Freud utilizó el término Trieb a partir de 1905 en sus escritos y pronto se transformó en uno de los conceptos técnicos fundamentales en los que se apoya el conjunto de la teoría psicoanalítica. Con él se designa la carga de energía que está en el origen, tanto del movimiento del organismo y su actividad, como de su funcionamiento psíquico inconsciente.[1] Se denominan así pulsiones a las fuerzas derivadas de las tensiones somáticas en el ser humano, y las necesidades del ello; en este sentido las pulsiones se ubican entre el nivel somático y el nivel psíquico. Así como las pulsiones carecen de objetos predeterminados y definitivos; también tienen diferentes fuentes y por ello formas de manifestación, entre ellas: Pulsión de vida o Eros, pulsión de muerte o Tánatos, pulsiones sexuales, pulsión de saber, etc.

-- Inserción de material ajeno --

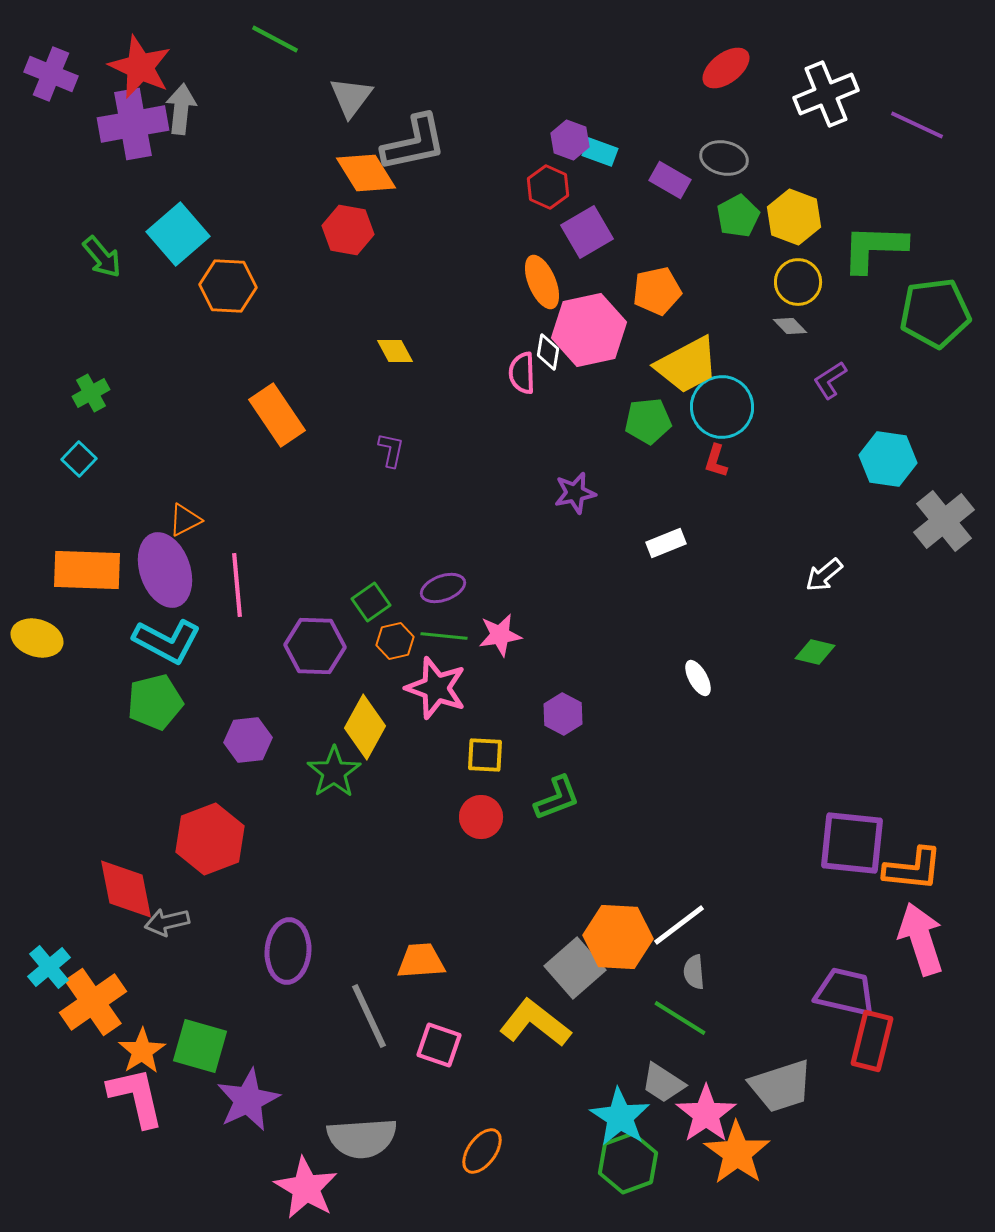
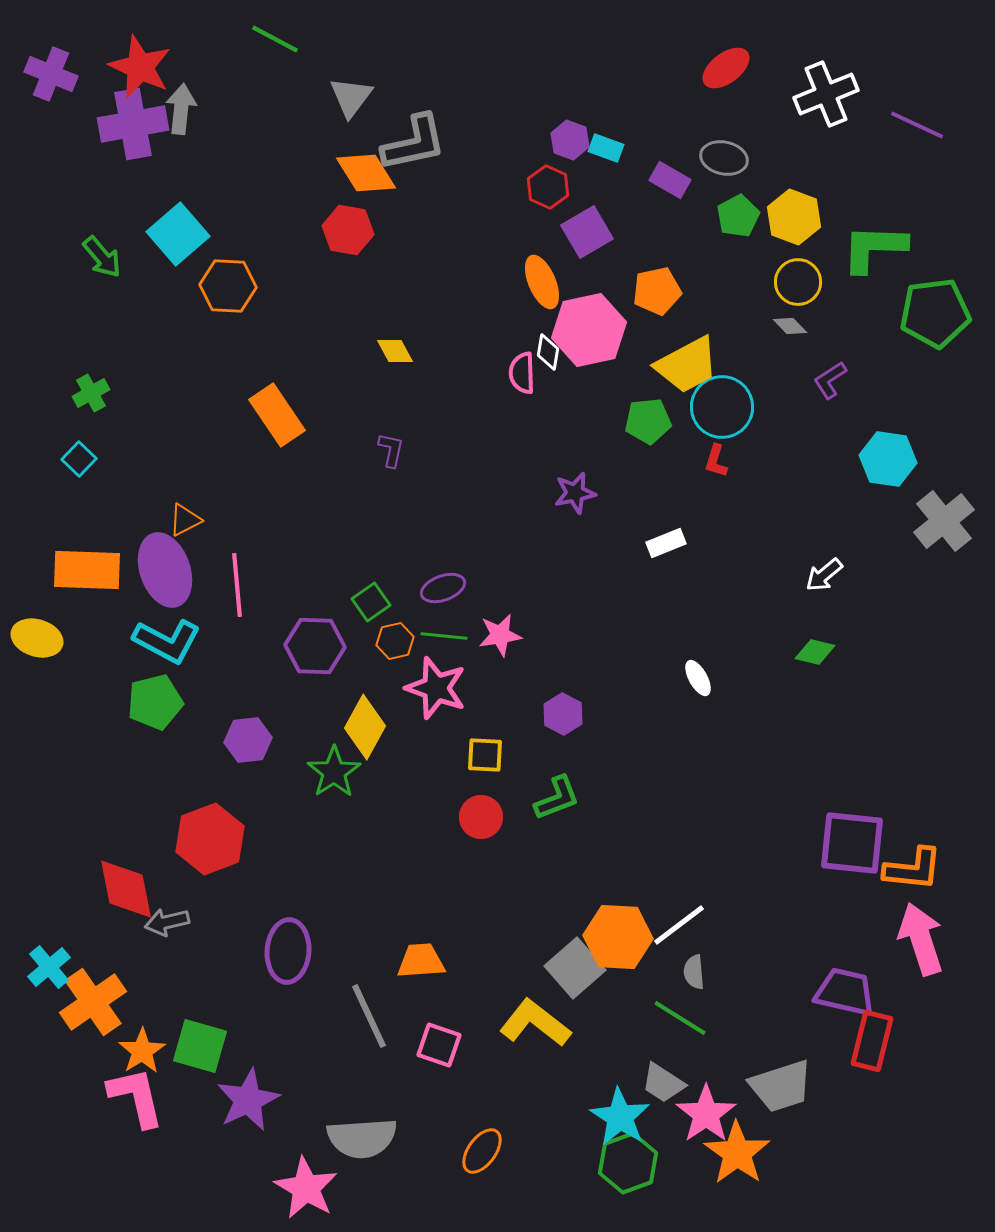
cyan rectangle at (600, 152): moved 6 px right, 4 px up
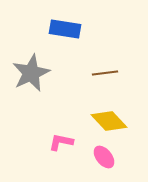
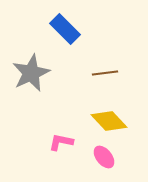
blue rectangle: rotated 36 degrees clockwise
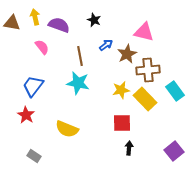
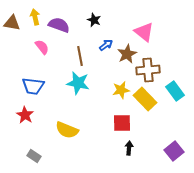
pink triangle: rotated 25 degrees clockwise
blue trapezoid: rotated 120 degrees counterclockwise
red star: moved 1 px left
yellow semicircle: moved 1 px down
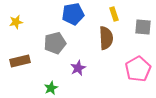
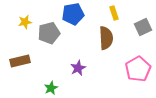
yellow rectangle: moved 1 px up
yellow star: moved 9 px right
gray square: rotated 30 degrees counterclockwise
gray pentagon: moved 6 px left, 10 px up
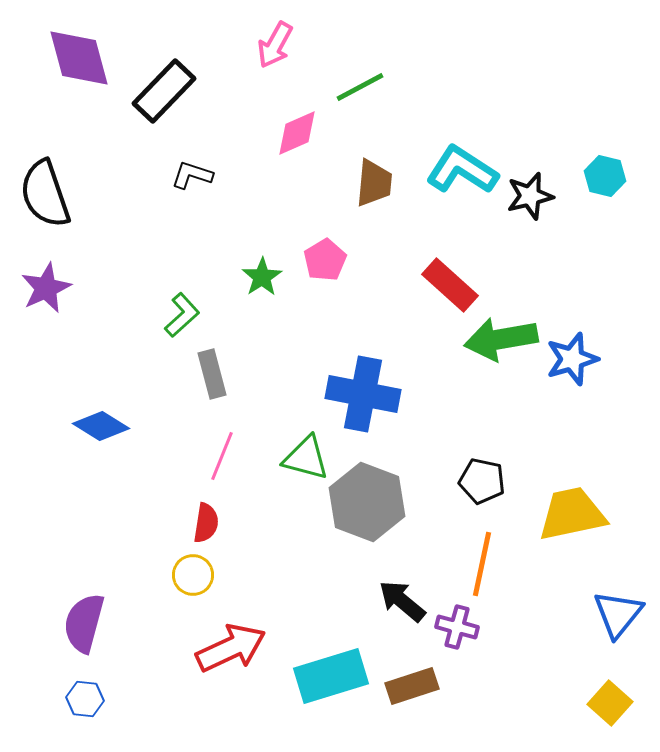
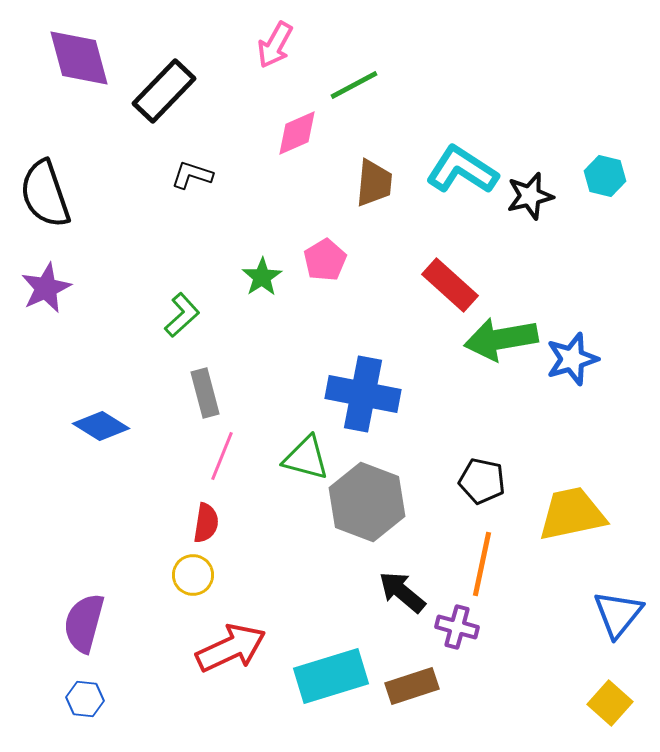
green line: moved 6 px left, 2 px up
gray rectangle: moved 7 px left, 19 px down
black arrow: moved 9 px up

La conceptualización de las pulsiones

A fines de s. XIX Sigmund Freud observa que en el ser humano existen motivaciones perentorias y somáticas que escapan a lo instintivo, es más: pueden ir contra lo instintivo; de hecho, la "personalidad" humana está constituida por un conjunto de "conductas" extremadamente variables que superan a la definición característica del instinto. Con todo, durante algunos años mantiene la denominación de "instinto" ("Instinkt" escribe en alemán). Aún sin una designación definitiva, en 1905, en los "Tres ensayos para una teoría sexual" explica ya claramente la diferencia entre instinto y pulsión: instinto designa al impulso provocado ante una excitación y una tensión corporal, tensión que tiende a objetos específicos y que si accede a ellos se descarga momentáneamente; la pulsión -a diferencia del instinto- nunca queda satisfecha completamente, ni existe un objeto preciso para su satisfacción. Sin embargo veremos más adelante que estas conceptualizaciones son muy debatidas.

En 1910 Freud introduce el concepto de pulsión sexual (la teoría psicoanalítica "clásica" siempre ha enfatizado lo libidinal de las pulsiones) por semejanza con el concepto de "pulsión de auto-conservación". Sin embargo será clave el uso por parte del mismo Freud de otra palabra alemana para denominar y conceptualizar a estos impulsos metainstintivos, el uso de la palabra Trieb que luego se traducirá al español mediante la palabra pulsión.